Your objective:
Look through the records, and wherever the string "Scolastico" turns up, copy out that line.

(Data records)
--- START ---
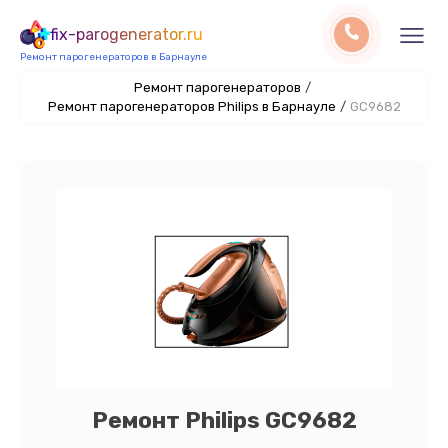
fix-parogenerator.ru
Ремонт парогенераторов в Барнауле
Ремонт парогенераторов
/
Ремонт парогенераторов Philips в Барнауле
/
GC9682
Ремонт Philips GC9682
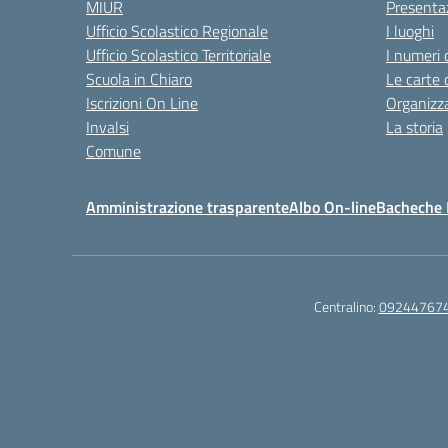
MIUR
Presenta
Ufficio Scolastico Regionale
I luoghi
Ufficio Scolastico Territoriale
I numeri 
Scuola in Chiaro
Le carte 
Iscrizioni On Line
Organizz
Invalsi
La storia
Comune
Amministrazione trasparente
Albo On-line
Bacheche I
Centralino:
09244767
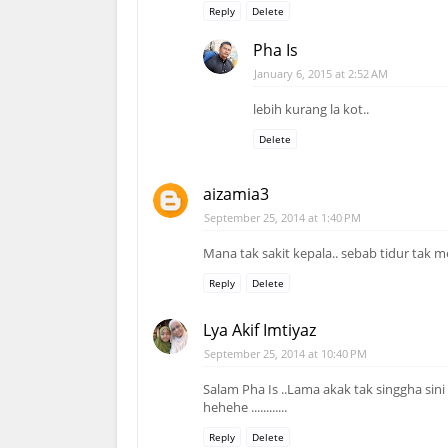
Reply
Delete
Pha Is
January 6, 2015 at 2:52 AM
lebih kurang la kot..
Delete
aizamia3
September 25, 2014 at 1:40 PM
Mana tak sakit kepala.. sebab tidur tak me
Reply
Delete
Lya Akif Imtiyaz
September 25, 2014 at 10:40 PM
Salam Pha Is ..Lama akak tak singgha sini 
hehehe ............
Reply
Delete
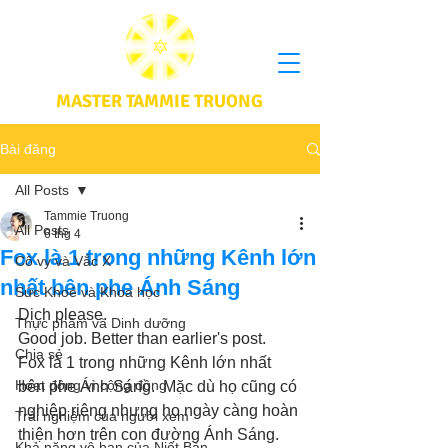
MASTER TAMMIE TRUONG
Bài đăng
All Posts
Tammie Truong
All Posts
6 thg 4
Fox là 1 trong những Kênh lớn
Cô vy và Vắc X
nhất bên phe Ánh Sáng
Sức Khoẻ và Khoa học
Dịch please. 
Thực phầm và Dinh dưỡng
Good job. Better than earlier's post. 
Chia sẻ
Fox là 1 trong những Kênh lớn nhất 
Hoạt động vì cộng đồng
bên phe Ánh Sáng.  Mặc dù họ cũng có 
nghiệp riêng nhưng họ ngày càng hoàn 
Trải nghiệm của người xem
thiện hơn trên con đường Ánh Sáng. 
Khả năng vô hạn của Niết Bàn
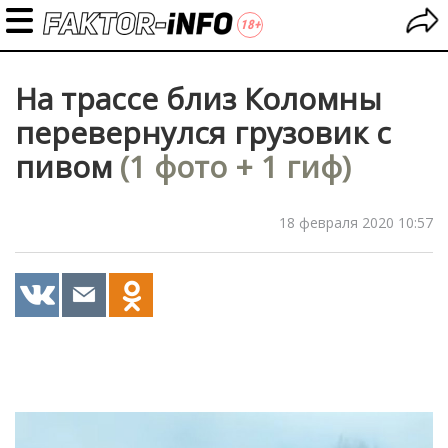
На трассе близ Коломны
перевернулся грузовик с
пивом
(1 фото + 1 гиф)
18 февраля 2020 10:57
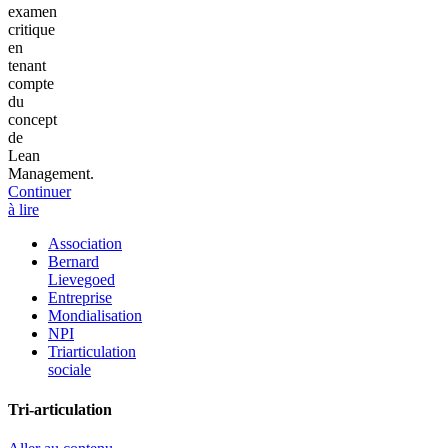
examen
critique
en
tenant
compte
du
concept
de
Lean
Management.
Continuer
à lire
Association
Bernard
Lievegoed
Entreprise
Mondialisation
NPI
Triarticulation
sociale
Tri-articulation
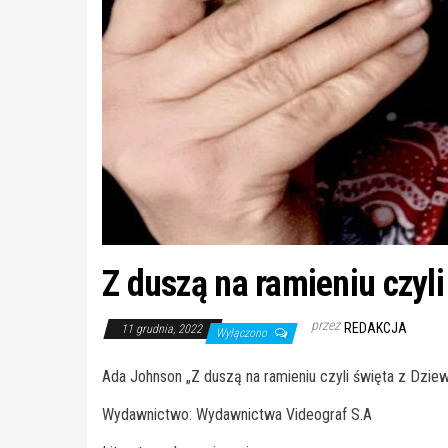
Z duszą na ramieniu czyl
przez
REDAKCJA
11 grudnia, 2022
Wyłączono
Ada Johnson „Z duszą na ramieniu czyli święta z Dzie
Wydawnictwo: Wydawnictwa Videograf S.A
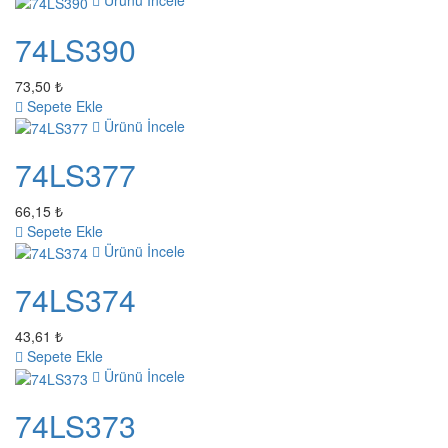
Ürünü İncele
74LS390
73,50 ₺
Sepete Ekle
Ürünü İncele
74LS377
66,15 ₺
Sepete Ekle
Ürünü İncele
74LS374
43,61 ₺
Sepete Ekle
Ürünü İncele
74LS373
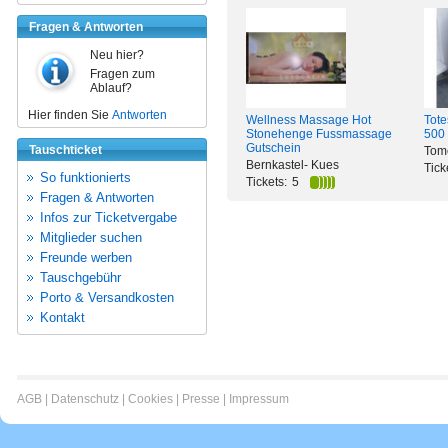
Fragen & Antworten
Neu hier?
Fragen zum
Ablauf?
Hier finden Sie
Antworten
Wellness Massage Hot
Tote
Stonehenge Fussmassage
500
Gutschein
Tauschticket
Tom
Bernkastel- Kues
Tick
So funktionierts
Tickets:
5
Fragen & Antworten
Infos zur Ticketvergabe
Mitglieder suchen
Freunde werben
Tauschgebühr
Porto & Versandkosten
Kontakt
AGB
|
Datenschutz
|
Cookies
|
Presse
|
Impressum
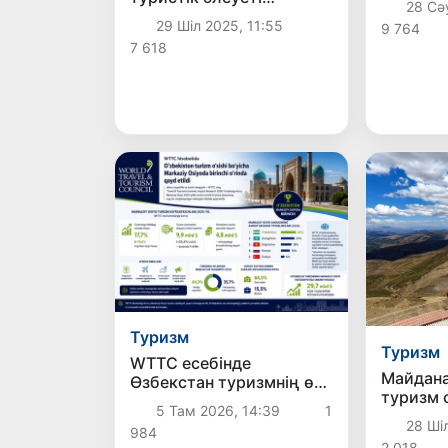
28 Сәу
көрмесі
Жапонияда
29 Шіл 2025, 11:55
9 764
насихатталды
7 618
Туризм
Туризм
WTTC есебінде
Майдан
Өзбекстан туризмнің өсу
туризм 
қарқыны бойынша
5 Там 2026, 14:39
1
айналуд
Орталық Азияда бірінші
28 Шіл
984
орынға шықты
2 018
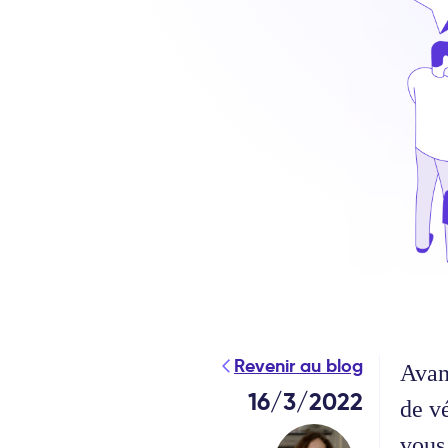
Revenir au blog
Avant
16/3/2022
de vé
vous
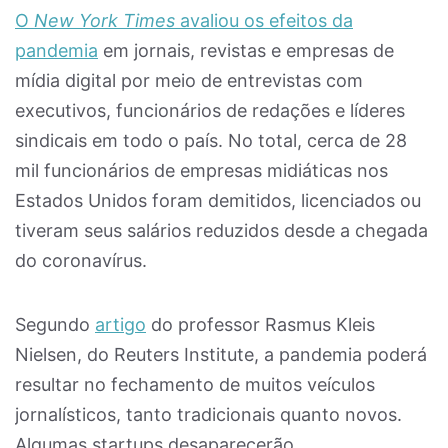
O
New York Times
avaliou os efeitos da
pandemia
em jornais, revistas e empresas de
mídia digital por meio de entrevistas com
executivos, funcionários de redações e líderes
sindicais em todo o país. No total, cerca de 28
mil funcionários de empresas midiáticas nos
Estados Unidos foram demitidos, licenciados ou
tiveram seus salários reduzidos desde a chegada
do coronavírus.
Segundo
artigo
do professor Rasmus Kleis
Nielsen, do Reuters Institute, a pandemia poderá
resultar no fechamento de muitos veículos
jornalísticos, tanto tradicionais quanto novos.
Algumas startups desaparecerão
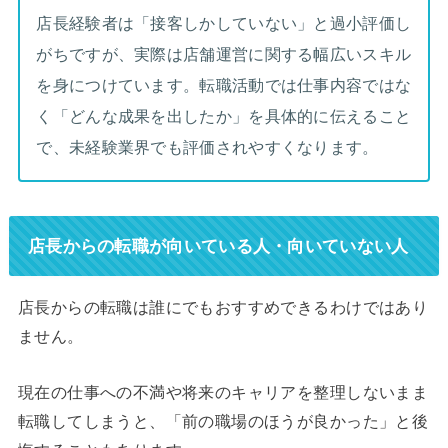
店長経験者は「接客しかしていない」と過小評価し
がちですが、実際は店舗運営に関する幅広いスキル
を身につけています。転職活動では仕事内容ではな
く「どんな成果を出したか」を具体的に伝えること
で、未経験業界でも評価されやすくなります。
店長からの転職が向いている人・向いていない人
店長からの転職は誰にでもおすすめできるわけではあり
ません。
現在の仕事への不満や将来のキャリアを整理しないまま
転職してしまうと、「前の職場のほうが良かった」と後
--- END ---
Expected output:
Ufficio Scolastico Regionale
Ufficio Scolastico Territoriale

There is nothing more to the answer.